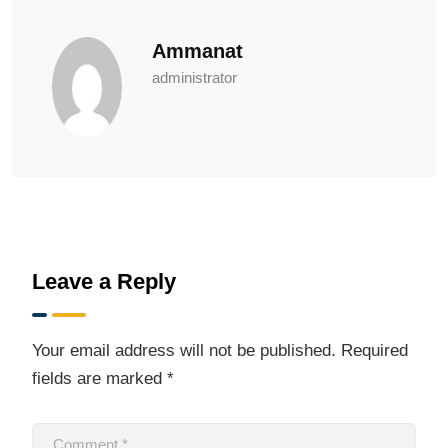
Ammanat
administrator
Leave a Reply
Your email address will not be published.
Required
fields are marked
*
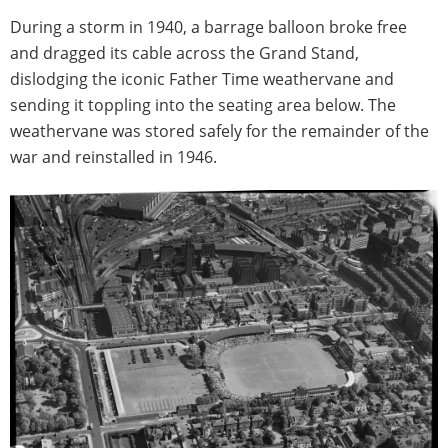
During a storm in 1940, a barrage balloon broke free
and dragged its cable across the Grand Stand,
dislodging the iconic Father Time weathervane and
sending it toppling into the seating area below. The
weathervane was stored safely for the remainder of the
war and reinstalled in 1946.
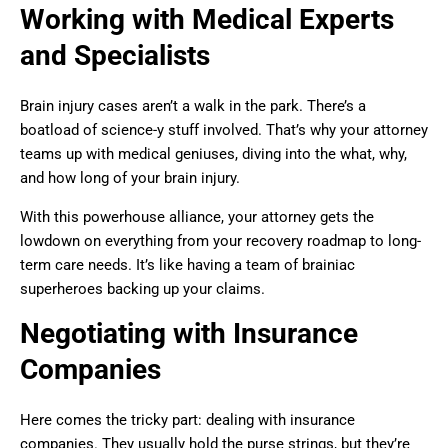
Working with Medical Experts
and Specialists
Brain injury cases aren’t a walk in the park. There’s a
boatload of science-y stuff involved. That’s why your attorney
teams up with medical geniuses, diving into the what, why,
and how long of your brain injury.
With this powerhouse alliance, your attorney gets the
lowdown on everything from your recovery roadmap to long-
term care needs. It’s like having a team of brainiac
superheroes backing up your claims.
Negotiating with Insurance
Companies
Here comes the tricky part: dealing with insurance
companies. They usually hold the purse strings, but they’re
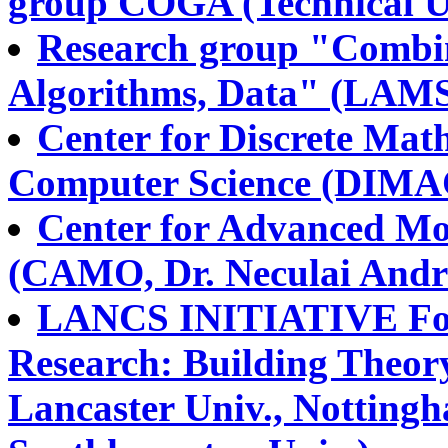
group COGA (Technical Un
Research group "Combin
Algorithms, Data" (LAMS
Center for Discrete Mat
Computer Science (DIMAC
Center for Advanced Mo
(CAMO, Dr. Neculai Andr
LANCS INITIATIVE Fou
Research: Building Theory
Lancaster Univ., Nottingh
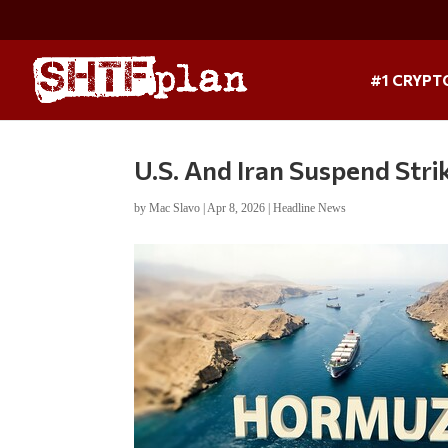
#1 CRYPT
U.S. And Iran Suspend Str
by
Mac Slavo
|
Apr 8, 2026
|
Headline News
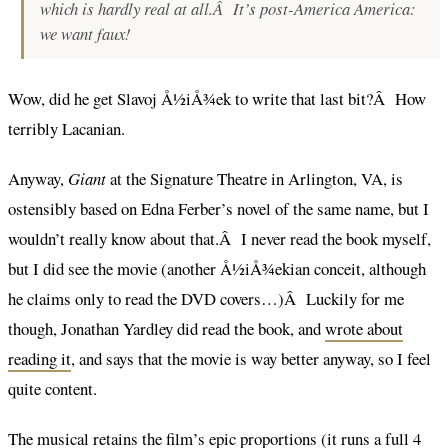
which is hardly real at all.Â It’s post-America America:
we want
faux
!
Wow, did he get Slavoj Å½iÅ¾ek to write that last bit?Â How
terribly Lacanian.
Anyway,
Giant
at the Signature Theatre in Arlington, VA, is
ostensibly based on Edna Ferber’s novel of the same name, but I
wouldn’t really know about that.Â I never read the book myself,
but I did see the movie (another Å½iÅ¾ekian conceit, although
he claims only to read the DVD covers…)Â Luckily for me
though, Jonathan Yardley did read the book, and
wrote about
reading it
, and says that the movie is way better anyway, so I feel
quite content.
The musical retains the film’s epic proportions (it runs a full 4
_____
**Instructions for the task**
Except for the pictures, set down all of the records exactly.

**Written answer**
Ammanat
administrator
Leave a Reply
Your email address will not be published.
Required
fields are marked
*
During a storm in 1940, a barrage balloon broke free
and dragged its cable across the Grand Stand,
dislodging the iconic Father Time weathervane and
sending it toppling into the seating area below. The
weathervane was stored safely for the remainder of the
war and reinstalled in 1946.
Working with Medical Experts
and Specialists
Brain injury cases aren’t a walk in the park. There’s a
boatload of science-y stuff involved. That’s why your attorney
teams up with medical geniuses, diving into the what, why,
and how long of your brain injury.
With this powerhouse alliance, your attorney gets the
lowdown on everything from your recovery roadmap to long-
term care needs. It’s like having a team of brainiac
superheroes backing up your claims.
Negotiating with Insurance
Companies
Here comes the tricky part: dealing with insurance
companies. They usually hold the purse strings, but they’re
group COGA (Technical Un
Research group "Combin
Algorithms, Data" (LAMS
Center for Discrete Mat
Computer Science (DIMAC
Center for Advanced Mo
(CAMO, Dr. Neculai Andr
LANCS INITIATIVE Fou
Research: Building Theory
Lancaster Univ., Nottingh
#1 CRYPT
U.S. And Iran Suspend Str
by
Mac Slavo
|
Apr 8, 2026
|
Headline News
which is hardly real at all.Â It’s post-America America:
we want
faux
!
Wow, did he get Slavoj Å½iÅ¾ek to write that last bit?Â How
terribly Lacanian.
Anyway,
Giant
at the Signature Theatre in Arlington, VA, is
ostensibly based on Edna Ferber’s novel of the same name, but I
wouldn’t really know about that.Â I never read the book myself,
but I did see the movie (another Å½iÅ¾ekian conceit, although
he claims only to read the DVD covers…)Â Luckily for me
though, Jonathan Yardley did read the book, and
wrote about
reading it
, and says that the movie is way better anyway, so I feel
quite content.
The musical retains the film’s epic proportions (it runs a full 4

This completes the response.